Action item: For the records below, print the lines from the line with "Pravidla diskuse" through the line with "हताहत होने या" exactly as written; include both end lines and exclude the rest.

Provided records:
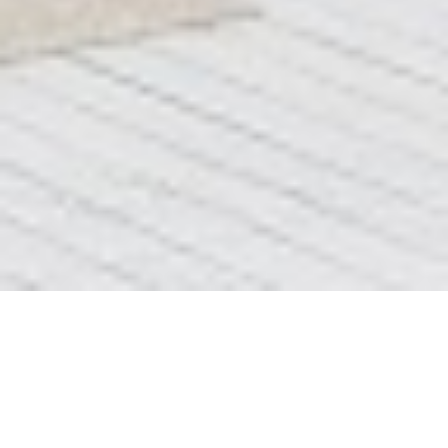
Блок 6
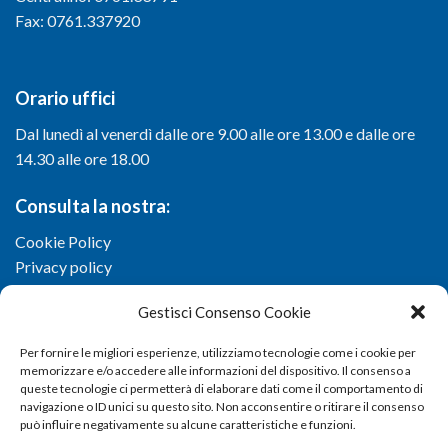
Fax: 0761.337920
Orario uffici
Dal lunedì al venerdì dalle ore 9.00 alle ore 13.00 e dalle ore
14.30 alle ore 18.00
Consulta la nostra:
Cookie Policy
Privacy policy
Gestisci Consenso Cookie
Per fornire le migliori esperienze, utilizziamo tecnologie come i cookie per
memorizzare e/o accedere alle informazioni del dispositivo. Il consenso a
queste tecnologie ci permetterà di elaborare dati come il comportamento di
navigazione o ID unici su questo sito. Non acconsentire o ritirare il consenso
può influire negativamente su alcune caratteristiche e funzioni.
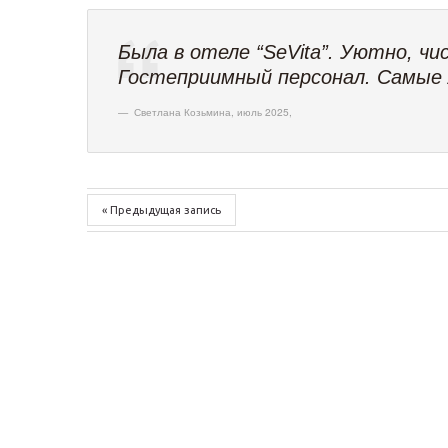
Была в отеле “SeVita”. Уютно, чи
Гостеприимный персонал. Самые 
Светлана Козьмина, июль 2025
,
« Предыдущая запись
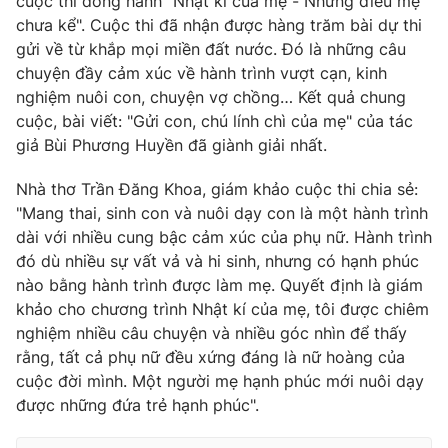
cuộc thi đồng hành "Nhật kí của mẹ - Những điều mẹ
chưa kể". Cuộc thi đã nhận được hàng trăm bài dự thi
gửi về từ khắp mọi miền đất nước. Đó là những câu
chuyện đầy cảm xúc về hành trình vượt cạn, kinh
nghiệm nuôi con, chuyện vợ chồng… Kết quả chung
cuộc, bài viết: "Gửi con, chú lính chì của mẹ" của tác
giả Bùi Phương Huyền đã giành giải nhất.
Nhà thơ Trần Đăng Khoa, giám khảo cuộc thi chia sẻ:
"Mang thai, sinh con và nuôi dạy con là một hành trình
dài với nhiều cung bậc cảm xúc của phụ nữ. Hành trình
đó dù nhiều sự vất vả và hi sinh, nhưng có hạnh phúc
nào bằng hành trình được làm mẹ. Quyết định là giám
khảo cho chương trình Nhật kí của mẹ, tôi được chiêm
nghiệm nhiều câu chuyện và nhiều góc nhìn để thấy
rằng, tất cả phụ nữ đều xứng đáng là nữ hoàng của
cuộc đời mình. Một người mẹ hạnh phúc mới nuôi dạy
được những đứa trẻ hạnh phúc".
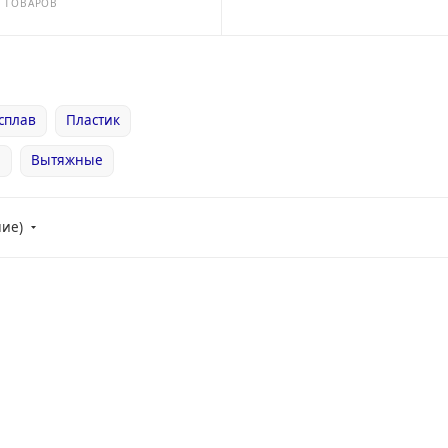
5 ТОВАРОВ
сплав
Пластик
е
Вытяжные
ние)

==

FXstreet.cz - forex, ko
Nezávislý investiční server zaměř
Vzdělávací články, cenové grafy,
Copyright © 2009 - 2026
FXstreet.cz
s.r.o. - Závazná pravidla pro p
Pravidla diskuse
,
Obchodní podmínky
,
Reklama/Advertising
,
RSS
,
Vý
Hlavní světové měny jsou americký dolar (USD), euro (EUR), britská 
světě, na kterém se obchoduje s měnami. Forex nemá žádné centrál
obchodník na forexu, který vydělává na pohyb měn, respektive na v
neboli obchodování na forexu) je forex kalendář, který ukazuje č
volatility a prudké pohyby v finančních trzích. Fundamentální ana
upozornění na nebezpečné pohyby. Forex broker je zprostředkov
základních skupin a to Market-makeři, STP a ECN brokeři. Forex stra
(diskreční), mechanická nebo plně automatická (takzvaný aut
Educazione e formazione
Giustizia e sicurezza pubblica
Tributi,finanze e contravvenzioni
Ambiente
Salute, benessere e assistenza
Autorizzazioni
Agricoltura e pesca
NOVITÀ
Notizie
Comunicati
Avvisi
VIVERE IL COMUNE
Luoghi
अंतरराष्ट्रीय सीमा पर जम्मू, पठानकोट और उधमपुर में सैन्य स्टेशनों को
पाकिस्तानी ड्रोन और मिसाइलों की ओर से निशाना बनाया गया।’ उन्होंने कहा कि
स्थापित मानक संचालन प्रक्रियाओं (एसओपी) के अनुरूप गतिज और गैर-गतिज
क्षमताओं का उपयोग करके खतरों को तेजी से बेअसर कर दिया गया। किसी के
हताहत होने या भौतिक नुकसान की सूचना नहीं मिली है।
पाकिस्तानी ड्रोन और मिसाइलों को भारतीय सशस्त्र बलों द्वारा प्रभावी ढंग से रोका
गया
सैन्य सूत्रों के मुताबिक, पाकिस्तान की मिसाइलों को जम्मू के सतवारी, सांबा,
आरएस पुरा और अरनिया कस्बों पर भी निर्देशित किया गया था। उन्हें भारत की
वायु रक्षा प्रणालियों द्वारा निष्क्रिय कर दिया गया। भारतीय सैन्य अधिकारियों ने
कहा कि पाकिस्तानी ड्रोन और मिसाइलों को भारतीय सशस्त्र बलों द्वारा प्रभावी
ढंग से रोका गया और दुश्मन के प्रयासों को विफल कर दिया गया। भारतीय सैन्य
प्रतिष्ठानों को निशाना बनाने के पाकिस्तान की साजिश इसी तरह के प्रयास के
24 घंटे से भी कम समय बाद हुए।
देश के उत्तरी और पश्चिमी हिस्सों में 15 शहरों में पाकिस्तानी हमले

==

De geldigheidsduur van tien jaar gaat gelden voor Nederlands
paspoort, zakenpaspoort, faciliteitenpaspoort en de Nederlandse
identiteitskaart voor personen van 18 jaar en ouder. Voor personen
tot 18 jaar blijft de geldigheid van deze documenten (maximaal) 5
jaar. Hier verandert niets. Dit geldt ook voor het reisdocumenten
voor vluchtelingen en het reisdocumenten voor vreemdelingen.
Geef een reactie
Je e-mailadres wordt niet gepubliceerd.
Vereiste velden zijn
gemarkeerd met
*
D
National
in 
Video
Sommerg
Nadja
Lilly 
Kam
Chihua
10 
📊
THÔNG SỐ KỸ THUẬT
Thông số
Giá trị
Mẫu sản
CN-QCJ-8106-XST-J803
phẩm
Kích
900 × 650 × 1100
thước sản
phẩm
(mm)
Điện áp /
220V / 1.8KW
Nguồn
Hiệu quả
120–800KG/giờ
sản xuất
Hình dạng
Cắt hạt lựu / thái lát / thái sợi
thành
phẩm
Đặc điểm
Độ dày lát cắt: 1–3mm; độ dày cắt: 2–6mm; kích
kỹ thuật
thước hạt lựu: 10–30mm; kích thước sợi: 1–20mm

Output of the task:
Pravidla diskuse
,
Obchodní podmínky
,
Reklama/Advertising
,
RSS
,
Vý
Hlavní světové měny jsou americký dolar (USD), euro (EUR), britská 
světě, na kterém se obchoduje s měnami. Forex nemá žádné centrál
obchodník na forexu, který vydělává na pohyb měn, respektive na v
neboli obchodování na forexu) je forex kalendář, který ukazuje č
volatility a prudké pohyby v finančních trzích. Fundamentální ana
upozornění na nebezpečné pohyby. Forex broker je zprostředkov
základních skupin a to Market-makeři, STP a ECN brokeři. Forex stra
(diskreční), mechanická nebo plně automatická (takzvaný aut
Educazione e formazione
Giustizia e sicurezza pubblica
Tributi,finanze e contravvenzioni
Ambiente
Salute, benessere e assistenza
Autorizzazioni
Agricoltura e pesca
NOVITÀ
Notizie
Comunicati
Avvisi
VIVERE IL COMUNE
Luoghi
अंतरराष्ट्रीय सीमा पर जम्मू, पठानकोट और उधमपुर में सैन्य स्टेशनों को
पाकिस्तानी ड्रोन और मिसाइलों की ओर से निशाना बनाया गया।’ उन्होंने कहा कि
स्थापित मानक संचालन प्रक्रियाओं (एसओपी) के अनुरूप गतिज और गैर-गतिज
क्षमताओं का उपयोग करके खतरों को तेजी से बेअसर कर दिया गया। किसी के
हताहत होने या भौतिक नुकसान की सूचना नहीं मिली है।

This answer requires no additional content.